New Cassel is a community in the middle of Nassau County that has a diverse history but doesn’t have the same name recognition as other nearby areas.
New Cassel doesn’t have its own school district, library, water district or post office. It isn’t incorporated into a village but is categorized as a hamlet within the Town of North Hempstead. The community only encompasses 1.5 square miles. Meanwhile, New Cassel has a population of roughly 14,000 people and offers the intersection of diversity and business as it thrives on accessibility.
North Hempstead Town Councilman Robert Troiano represents the area and is a native of Westbury. He said Westbury and New Cassel have a closely connected history and that many people from the New Cassel area say they are from Westbury.
“Westbury and New Cassel are very closely linked,” he said. “I think something that separates New Cassel a bit is that it has been the home to waves of immigrants coming from all parts of the world since its inception in the 1700s.”
New Cassel was founded by formerly enslaved people who were freed and later became a landing spot for many different nationalities of European settlers.
By the 1950s, African Americans moving away from the American South settled in New Cassel. Immigrants from several Latin American countries also immigrated to the community throughout the 20th century.
Troiano said today the community is home to a wide variety of cultures with a heavy Latin American influence.
“If you enjoy walking down the street and smelling and hearing different cultures, then New Cassel can be appealing,” he said.
Troiano said the development in the area began in the 1950s and has been aided by the roads that lead to New Cassel and Westbury. The Wantagh State Parkway intersects the hamlet on its eastern side. At the northernmost part of New Cassel, there is an exit on the Northern State Parkway, and I-495 can be accessed less than a mile away.
Old Country Road marks New Cassel’s southern border and has a wide variety of restaurants, shops and businesses. Grand Boulevard, Prospect Avenue and Brush Hollow Road all serve as main streets in the area as well.
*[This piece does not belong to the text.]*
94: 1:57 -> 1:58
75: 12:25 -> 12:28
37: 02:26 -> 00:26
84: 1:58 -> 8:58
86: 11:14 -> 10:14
“That leads the Westbury and New Cassel communities as a central location, a spring point for going almost anywhere in Long Island, north, south, east and west to the city,” Troiano said. “I think it’s an advantage over a lot of other communities.”
Homeowners in New Cassel have also benefited from a reduction in property taxes.
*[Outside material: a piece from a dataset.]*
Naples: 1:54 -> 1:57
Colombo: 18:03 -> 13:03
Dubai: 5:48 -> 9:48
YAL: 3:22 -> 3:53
Over the last five years, the Westbury School District’s Board of Education, of which Troiano is also the president, has reduced its tax levy by 5%.
“Because our taxpayers bore the burden of having to pay more in taxes during the years when the state did not live up to its promise, we felt it right to share with them the increase in state aid that we were getting, and so we consciously returned a third of the increase we’ve received, back to to taxpayers,” he said.
Since the start of the 21st century, the Town of North Hempstead has also invested in New Cassel as part of its New Cassel Visioning project.
Despite the close proximity to businesses, restaurants and attractions, and the freeze on property taxes, Troinao said the main thing about looking at the New Cassel area is acceptance.
“I do think what would attract people to New Cassel is that they know they’ll be accepted into the community, and if you appreciate diversity, you have that in spades in New Cassel,” he said.